The records section start
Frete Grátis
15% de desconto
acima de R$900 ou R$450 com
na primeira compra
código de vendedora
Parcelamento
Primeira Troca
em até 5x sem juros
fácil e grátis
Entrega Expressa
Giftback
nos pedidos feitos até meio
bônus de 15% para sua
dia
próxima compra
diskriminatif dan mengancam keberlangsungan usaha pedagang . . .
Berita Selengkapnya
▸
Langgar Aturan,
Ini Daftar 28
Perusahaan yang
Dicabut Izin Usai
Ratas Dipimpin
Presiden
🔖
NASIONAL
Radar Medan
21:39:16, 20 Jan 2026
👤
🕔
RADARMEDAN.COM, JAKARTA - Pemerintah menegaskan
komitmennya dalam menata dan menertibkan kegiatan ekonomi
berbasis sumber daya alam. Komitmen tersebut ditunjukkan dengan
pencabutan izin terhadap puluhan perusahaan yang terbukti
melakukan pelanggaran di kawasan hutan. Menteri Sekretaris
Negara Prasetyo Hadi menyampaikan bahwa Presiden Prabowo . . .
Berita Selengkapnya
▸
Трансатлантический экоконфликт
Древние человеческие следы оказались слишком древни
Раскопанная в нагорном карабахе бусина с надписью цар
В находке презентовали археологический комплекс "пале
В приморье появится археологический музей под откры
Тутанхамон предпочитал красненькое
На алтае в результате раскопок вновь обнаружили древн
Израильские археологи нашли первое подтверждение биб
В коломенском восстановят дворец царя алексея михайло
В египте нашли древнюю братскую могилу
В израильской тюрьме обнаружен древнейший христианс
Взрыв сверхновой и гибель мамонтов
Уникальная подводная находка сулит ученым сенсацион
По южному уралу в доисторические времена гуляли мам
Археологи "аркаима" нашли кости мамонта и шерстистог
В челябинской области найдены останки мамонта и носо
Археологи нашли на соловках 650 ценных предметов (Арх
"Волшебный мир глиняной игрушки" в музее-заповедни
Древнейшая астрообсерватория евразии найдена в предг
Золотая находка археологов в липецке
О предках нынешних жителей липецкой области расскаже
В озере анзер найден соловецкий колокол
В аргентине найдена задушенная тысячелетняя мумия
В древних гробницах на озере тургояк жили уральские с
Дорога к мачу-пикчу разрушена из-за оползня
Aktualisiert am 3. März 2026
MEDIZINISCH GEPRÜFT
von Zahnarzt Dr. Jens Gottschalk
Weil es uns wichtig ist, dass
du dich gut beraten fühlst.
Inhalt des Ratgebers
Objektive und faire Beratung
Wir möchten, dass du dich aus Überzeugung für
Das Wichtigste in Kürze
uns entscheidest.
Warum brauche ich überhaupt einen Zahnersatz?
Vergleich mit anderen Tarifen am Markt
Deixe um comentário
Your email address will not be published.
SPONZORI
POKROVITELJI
The records section end
- _Work request_: Only the lines from the first line of the records through the line containing "Золотая находка археологов в липецке" should be repeated, exactly as they appear.

- _Response_:
Frete Grátis
15% de desconto
acima de R$900 ou R$450 com
na primeira compra
código de vendedora
Parcelamento
Primeira Troca
em até 5x sem juros
fácil e grátis
Entrega Expressa
Giftback
nos pedidos feitos até meio
bônus de 15% para sua
dia
próxima compra
diskriminatif dan mengancam keberlangsungan usaha pedagang . . .
Berita Selengkapnya
▸
Langgar Aturan,
Ini Daftar 28
Perusahaan yang
Dicabut Izin Usai
Ratas Dipimpin
Presiden
🔖
NASIONAL
Radar Medan
21:39:16, 20 Jan 2026
👤
🕔
RADARMEDAN.COM, JAKARTA - Pemerintah menegaskan
komitmennya dalam menata dan menertibkan kegiatan ekonomi
berbasis sumber daya alam. Komitmen tersebut ditunjukkan dengan
pencabutan izin terhadap puluhan perusahaan yang terbukti
melakukan pelanggaran di kawasan hutan. Menteri Sekretaris
Negara Prasetyo Hadi menyampaikan bahwa Presiden Prabowo . . .
Berita Selengkapnya
▸
Трансатлантический экоконфликт
Древние человеческие следы оказались слишком древни
Раскопанная в нагорном карабахе бусина с надписью цар
В находке презентовали археологический комплекс "пале
В приморье появится археологический музей под откры
Тутанхамон предпочитал красненькое
На алтае в результате раскопок вновь обнаружили древн
Израильские археологи нашли первое подтверждение биб
В коломенском восстановят дворец царя алексея михайло
В египте нашли древнюю братскую могилу
В израильской тюрьме обнаружен древнейший христианс
Взрыв сверхновой и гибель мамонтов
Уникальная подводная находка сулит ученым сенсацион
По южному уралу в доисторические времена гуляли мам
Археологи "аркаима" нашли кости мамонта и шерстистог
В челябинской области найдены останки мамонта и носо
Археологи нашли на соловках 650 ценных предметов (Арх
"Волшебный мир глиняной игрушки" в музее-заповедни
Древнейшая астрообсерватория евразии найдена в предг
Золотая находка археологов в липецке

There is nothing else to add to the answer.